How the modern braking system came to be

Electronic Stability Control

courtesy Insurance Institute of Highway Safety

Like many of the lessons taught in driver-education classes in days of yore, the exhortation to "pump the brakes" when skidding on a slick or snowy road wasn't entirely correct. The problem that this technique was supposed to address was brake lockup. Although it may seem counterintuitive, a locked wheel, i.e. a wheel that isn't turning, doesn't stop nearly as effectively as one that's turning slowly. Also, if the tires are skidding, you lose all directional control, which means that you can no longer can steer the car. So Job One, when confronted with locked wheels, is to release the brake to allow the tires to start turning again. Only then do you reapply the brake. Although this sounds vaguely like pumping the brakes, the technique is far more subtle and requires a much more delicate touch.

Of course, nobody talks about pumping the brakes anymore because modern cars are equipped with anti-lock braking system. ABS units automatically apply and release the brakes a dozen times or more a second, causing the signature shudder in the brake pedal when they're engaged. If your car is equipped with ABS, the correct response to an emergency is to stand on the brake pedal as hard as you can. In controlled situations – on a racetrack, for example – a skilled driver can often stop more quickly using a technique known as threshold braking. But in a panic situation, it's safer simply to bury the brakes and let the ABS sort things out. Not only will this prevent the car from skidding, but it will also allow it to turn, which means you can steer to avoid obstacles.
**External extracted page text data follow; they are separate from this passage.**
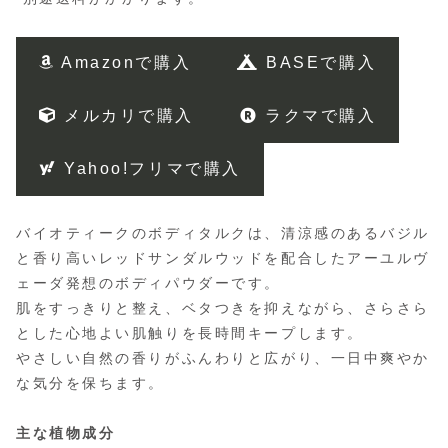
Amazonで購入
BASEで購入
メルカリで購入
ラクマで購入
Yahoo!フリマで購入
バイオティークのボディタルクは、清涼感のあるバジル
と香り高いレッドサンダルウッドを配合したアーユルヴ
ェーダ発想のボディパウダーです。
肌をすっきりと整え、ベタつきを抑えながら、さらさら
とした心地よい肌触りを長時間キープします。
やさしい自然の香りがふんわりと広がり、一日中爽やか
な気分を保ちます。
主な植物成分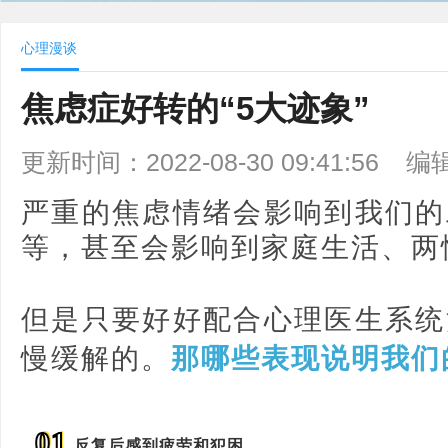
心理漫谈
焦虑症好转的“5大迹象”​
更新时间：2022-08-30 09:41:56
编
严重的焦虑情绪会影响到我们的
等，甚至会影响到家庭生活、两
但是只要好好配合心理医生系统
慢缓解的。
那哪些表现说明我们
01
反复后感到疲劳和犯困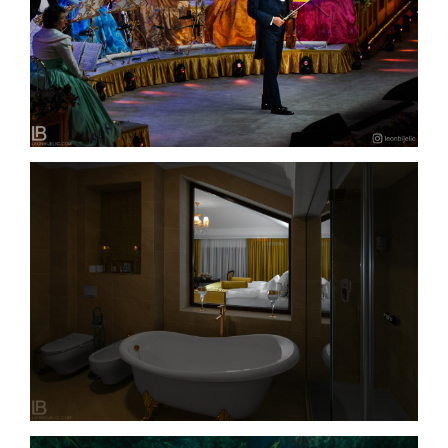
ANDRÉ RIEU – THE BEST CONCERT IN BELGRADE
– 2022.
HOTEL INTEGRA – BANJA LUKA – LUXURY
ACCOMODATION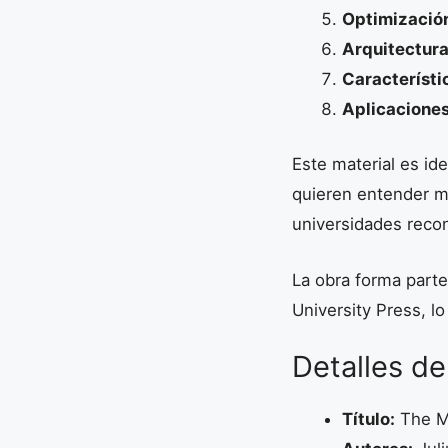
Optimizació
Arquitectur
Característi
Aplicacione
Este material es id
quieren entender me
universidades reco
La obra forma part
University Press, lo
Detalles de
Título:
The M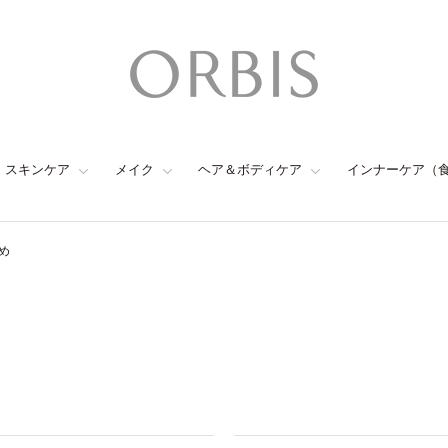
スキンケア
メイク
ヘア＆ボディケア
インナーケア（
め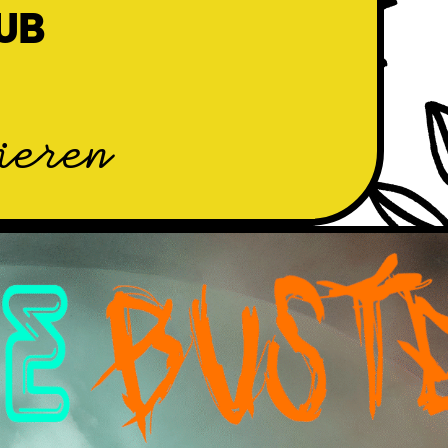
UB
ieren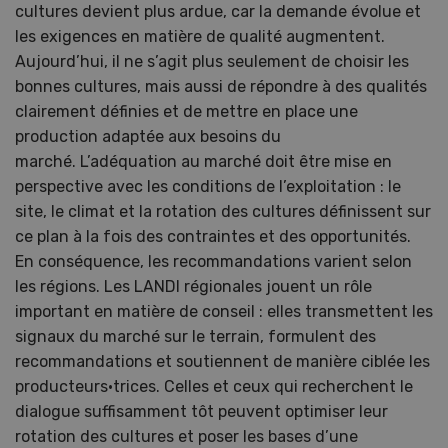
cultures devient plus ardue, car la demande évolue et
les exigences en matière de qualité augmentent.
Aujourd’hui, il ne s’agit plus seulement de choisir les
bonnes cultures, mais aussi de répondre à des qualités
clairement définies et de mettre en place une
production adaptée aux besoins du
marché. L’adéquation au marché doit être mise en
perspective avec les conditions de l’exploitation : le
site, le climat et la rotation des cultures définissent sur
ce plan à la fois des contraintes et des opportunités.
En conséquence, les recommandations varient selon
les régions. Les LANDI régionales jouent un rôle
important en matière de conseil : elles transmettent les
signaux du marché sur le terrain, formulent des
recommandations et soutiennent de manière ciblée les
producteurs·trices. Celles et ceux qui recherchent le
dialogue suffisamment tôt peuvent optimiser leur
rotation des cultures et poser les bases d’une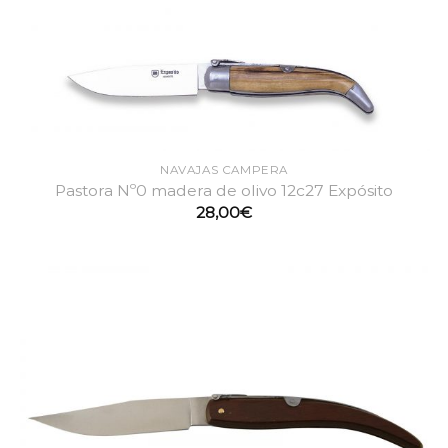
NAVAJAS CAMPERA
Pastora Nº0 madera de olivo 12c27 Expósito
28,00
€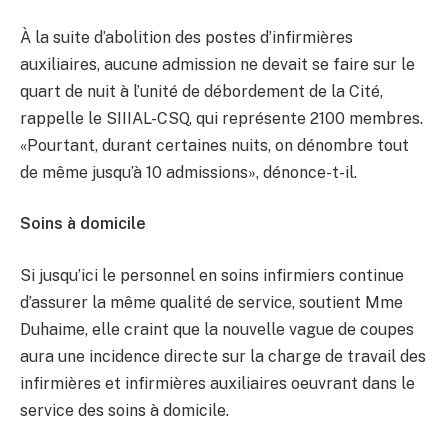
À la suite d’abolition des postes d’infirmières
auxiliaires, aucune admission ne devait se faire sur le
quart de nuit à l’unité de débordement de la Cité,
rappelle le SIIIAL-CSQ, qui représente 2100 membres.
«Pourtant, durant certaines nuits, on dénombre tout
de même jusqu’à 10 admissions», dénonce-t-il.
Soins à domicile
Si jusqu’ici le personnel en soins infirmiers continue
d’assurer la même qualité de service, soutient Mme
Duhaime, elle craint que la nouvelle vague de coupes
aura une incidence directe sur la charge de travail des
infirmières et infirmières auxiliaires oeuvrant dans le
service des soins à domicile.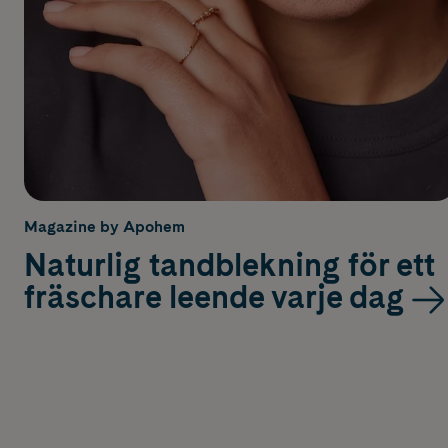
Magazine by Apohem
Naturlig tandblekning för ett
fräschare leende varje dag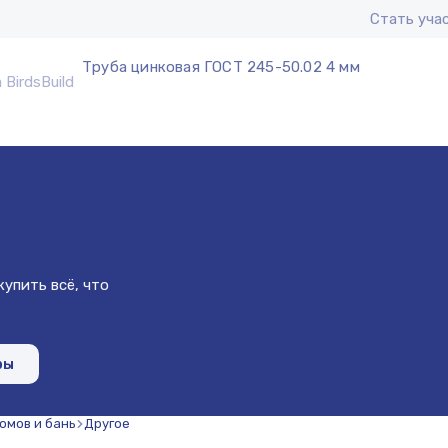
Стать уча
Труба цинковая ГОСТ 245-50.02 4 мм
упить всё, что
ры
омов и бань
Другое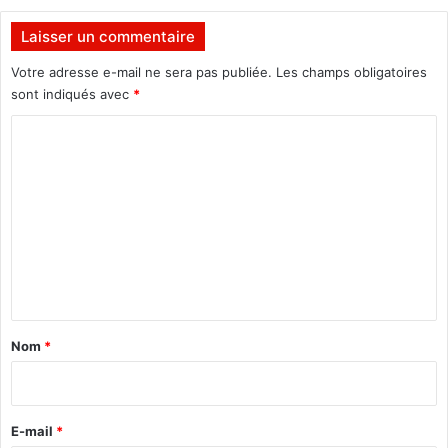
f
3
f
m
Laisser un commentaire
i
a
c
Votre adresse e-mail ne sera pas publiée.
Les champs obligatoires
r
i
sont indiqués avec
*
s
e
C
l
l
o
e
m
m
e
m
n
e
t
n
s
e
t
s
a
a
Nom
*
c
i
t
r
i
v
e
E-mail
*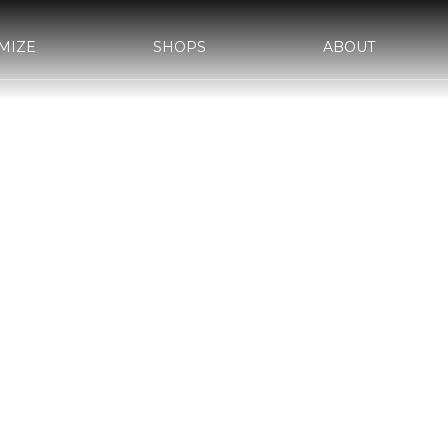
MIZE
SHOPS
ABOUT
AWA-
bond SAKAWA
bond OMIYA
YLE&WORKS
d車検
サステナビリティ
国内納車費用
会社概要
bond yahoo! ショッピング
沿革
古物営業法に基づく表示
WRAPPIN
AKA
bond MINI
bond Plus
ASS
bond Beijing
bond Germany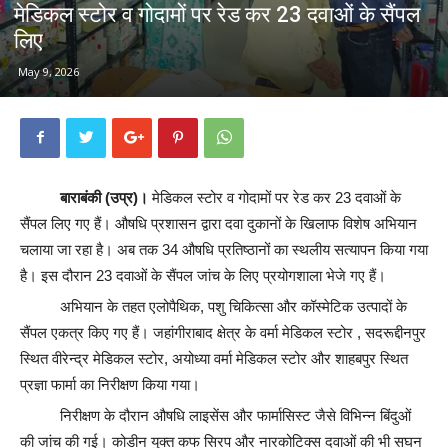
मेडिकल स्टोर व गोदामों पर रेड कर 23 दवाओं के सैंपल
लिए
May 9, 2026
बाराबंकी (उप्र)।
मेडिकल स्टोर व गोदामों पर रेड कर 23 दवाओं के
सैंपल लिए गए हैं। औषधि प्रशासन द्वारा दवा दुकानों के खिलाफ विशेष अभियान
चलाया जा रहा है। अब तक 34 औषधि प्रतिष्ठानों का स्थलीय सत्यापन किया गया
है। इस दौरान 23 दवाओं के सैंपल जांच के लिए प्रयोगशाला भेजे गए हैं।
अभियान के तहत एलोपैथिक, पशु चिकित्सा और कॉस्मेटिक उत्पादों के
सैंपल एकत्र किए गए हैं। जहांगीराबाद क्षेत्र के वर्मा मेडिकल स्टोर , सदरूद्दीनपुर
स्थित वीरेन्द्र मेडिकल स्टोर, अयोध्या वर्मा मेडिकल स्टोर और शाहबपुर स्थित
प्रज्ञा फार्मा का निरीक्षण किया गया।
निरीक्षण के दौरान औषधि लाइसेंस और फार्मासिस्ट जैसे विभिन्न बिंदुओं
की जांच की गई। कोडीन युक्त कफ सिरप और नारकोटिक्स दवाओं की भी सघन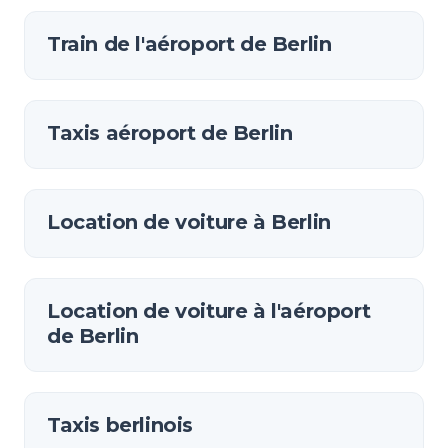
Train de l'aéroport de Berlin
Taxis aéroport de Berlin
Location de voiture à Berlin
Location de voiture à l'aéroport
de Berlin
Taxis berlinois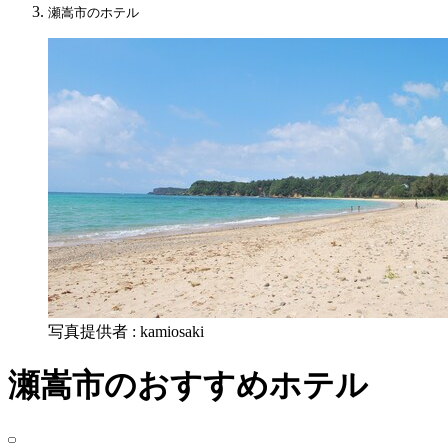
瀬嵩市のホテル
写真提供者 : kamiosaki
瀬嵩市のおすすめホテル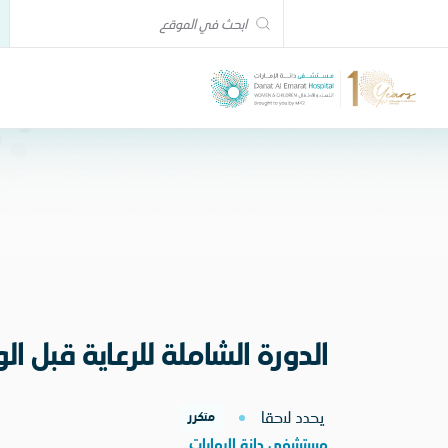
الدورة الشاملة للرعاية قبل الو
يحدد لاحقا
متكرر
مستشفى دانة الامارات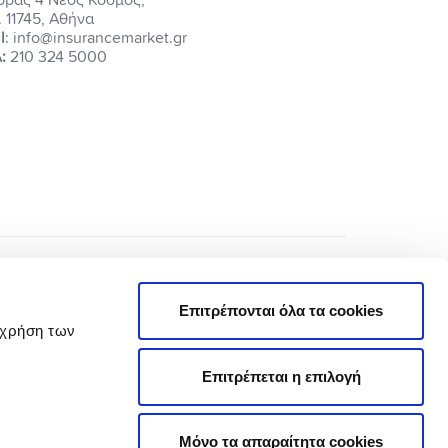
ρρας 4 Νέος Κόσμος,
. 11745, Αθήνα
l
: info@insurancemarket.gr
:
210 324 5000
Επιτρέπονται όλα τα cookies
 χρήση των
Επιτρέπεται η επιλογή
Πολιτική Απορρήτου
Όροι Χρήσης
Μόνο τα απαραίτητα cookies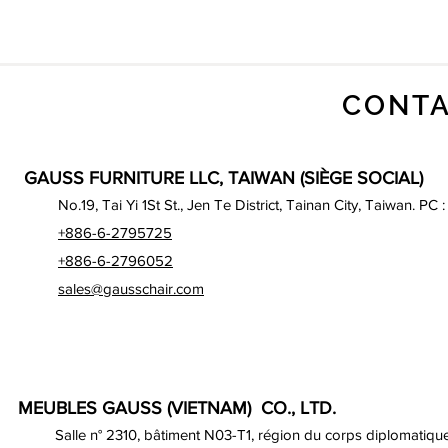
CONTA
GAUSS FURNITURE LLC, TAIWAN (SIÈGE SOCIAL)
No.19, Tai Yi 1St St., Jen Te District, Tainan City, Taiwan. PC 
+886-6-2795725
+886-6-2796052
sales@gausschair.com
MEUBLES GAUSS (VIETNAM) CO., LTD.
Salle n° 2310, bâtiment N03-T1, région du corps diplomatique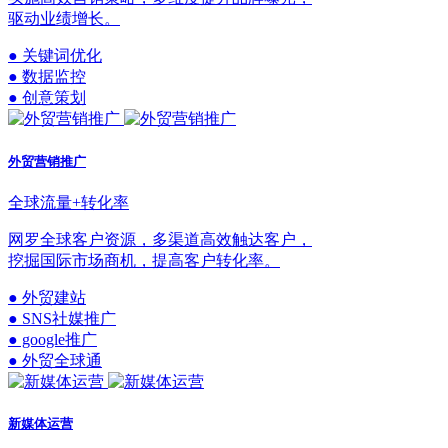
驱动业绩增长。
● 关键词优化
● 数据监控
● 创意策划
外贸营销推广
全球流量+转化率
网罗全球客户资源，多渠道高效触达客户，
挖掘国际市场商机，提高客户转化率。
● 外贸建站
● SNS社媒推广
● google推广
● 外贸全球通
新媒体运营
Like so many other forms of automotive technology, anti-skid braking was pioneered by the aviation industry. In the 1950s, mechanical systems began appearing in appreciable numbers in airplanes, where the systems were lifesavers during high-speed and short-runway landings. In the early 1970s, Chrysler, Ford and General Motors brought out the first generation of automotive ABS units. In the beginning, they were fitted primarily to high-end models – Imperials, Continentals, Caddys and so on. But they gradually filtered down to less exclusive cars, and they're now standard equipment on virtually every passenger vehicle on the road.

ABS systems incorporate four basic components – wheel sensors, valves, pumps and electronic control units. When the sensors detect lockup, the ECU activates the pump and increases or restricts the flow of hydraulic fluid through the valves to the brake calipers. Here's an excellent promotional video from Bosch:

Pretty straightforward, when you think about it. And smart engineers quickly realized that the same basic technology could be applied to other handling issues. Take wheelspin caused by abrupt acceleration. When the sensors detect one or two wheels spinning faster than the others, the ECU can increase brake pressure – or reduce spark to the engine – to bring traction under control.

Traction control was popularized in the '80s and '90s. It inevitably led to more sophisticated systems that dealt with the loss of directional stability prompted by, say, turning too fast into a corner or inadvertently throwing the car into a skid when trying to avoid an obstacle. Electronic stability control is now so effective that it's been banned from almost all forms of racing. Here's an Insurance Institute of Highway Safety take on ESC:

Among enthusiasts, stability control is often derided as a hated symbol of the nanny state, mandated primarily to take the fun out of driving. So techniques to turn off the stability control are exchanged on online forums like methods of jailbreaking iPhones among hackers.

As with anything of this nature, your mileage may vary. Not that defeating the stability control will void the car's warranty. But the health of the car's occupants are another matter altogether.